* _What is required_:
Look through the records below for the line holding "advertising. By clicking". Write it out exactly, with each following line through the line holding "Accept Cookies".

══ Source material ══

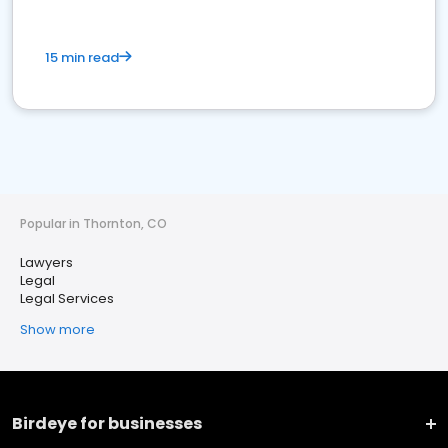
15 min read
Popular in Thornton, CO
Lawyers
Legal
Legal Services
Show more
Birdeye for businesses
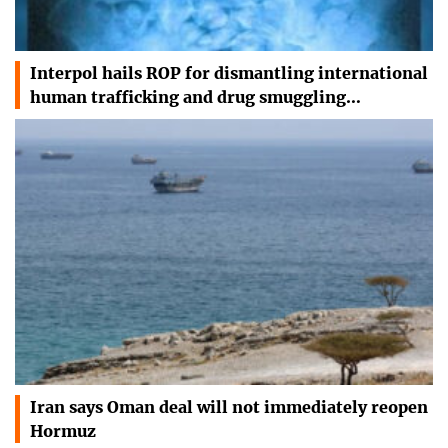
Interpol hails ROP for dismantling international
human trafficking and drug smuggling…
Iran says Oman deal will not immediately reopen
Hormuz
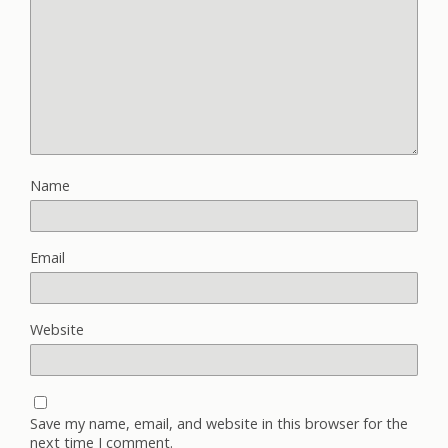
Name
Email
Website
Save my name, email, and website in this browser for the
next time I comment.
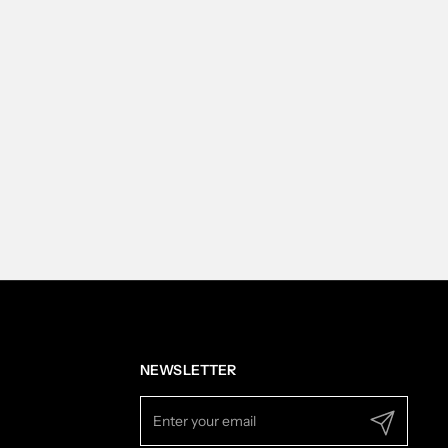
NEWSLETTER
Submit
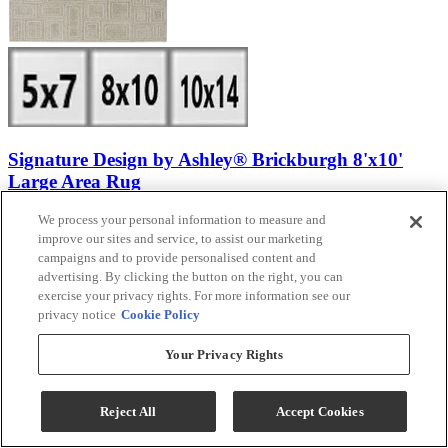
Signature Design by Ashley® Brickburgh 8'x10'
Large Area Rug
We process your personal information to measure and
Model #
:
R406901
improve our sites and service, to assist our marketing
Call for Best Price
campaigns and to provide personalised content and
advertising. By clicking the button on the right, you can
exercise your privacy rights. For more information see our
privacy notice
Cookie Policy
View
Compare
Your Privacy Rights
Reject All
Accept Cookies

═══
══ Source material ══

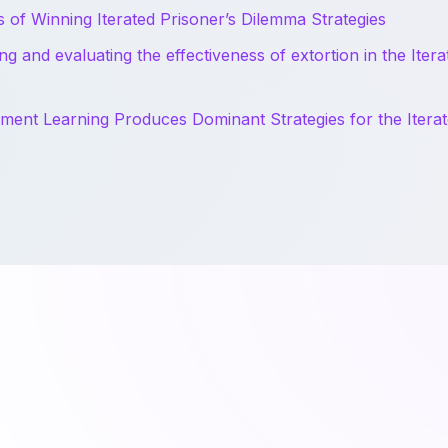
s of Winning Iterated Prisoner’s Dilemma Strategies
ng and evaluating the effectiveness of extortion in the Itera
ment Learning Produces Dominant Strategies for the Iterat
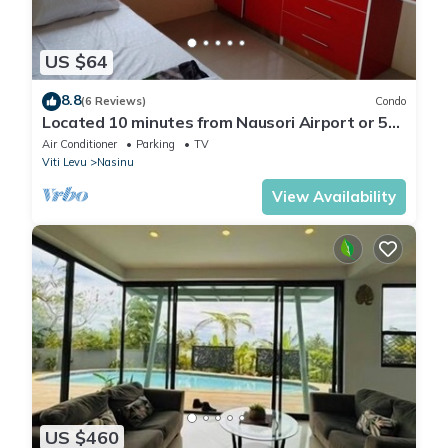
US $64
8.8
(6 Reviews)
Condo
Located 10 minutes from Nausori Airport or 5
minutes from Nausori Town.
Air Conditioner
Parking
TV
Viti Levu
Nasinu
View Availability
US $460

═══
══ Source material ══

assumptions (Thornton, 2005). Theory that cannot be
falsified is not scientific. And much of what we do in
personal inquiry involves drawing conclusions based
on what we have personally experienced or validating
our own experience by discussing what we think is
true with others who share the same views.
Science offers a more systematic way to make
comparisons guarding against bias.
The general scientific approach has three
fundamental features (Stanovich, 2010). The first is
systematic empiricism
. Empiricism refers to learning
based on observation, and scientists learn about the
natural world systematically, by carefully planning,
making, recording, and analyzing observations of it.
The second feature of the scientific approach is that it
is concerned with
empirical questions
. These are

═══

* _Exercise output_:
advertising. By clicking the button on the right, you can
exercise your privacy rights. For more information see our
privacy notice
Cookie Policy
View
Compare
Your Privacy Rights
Reject All
Accept Cookies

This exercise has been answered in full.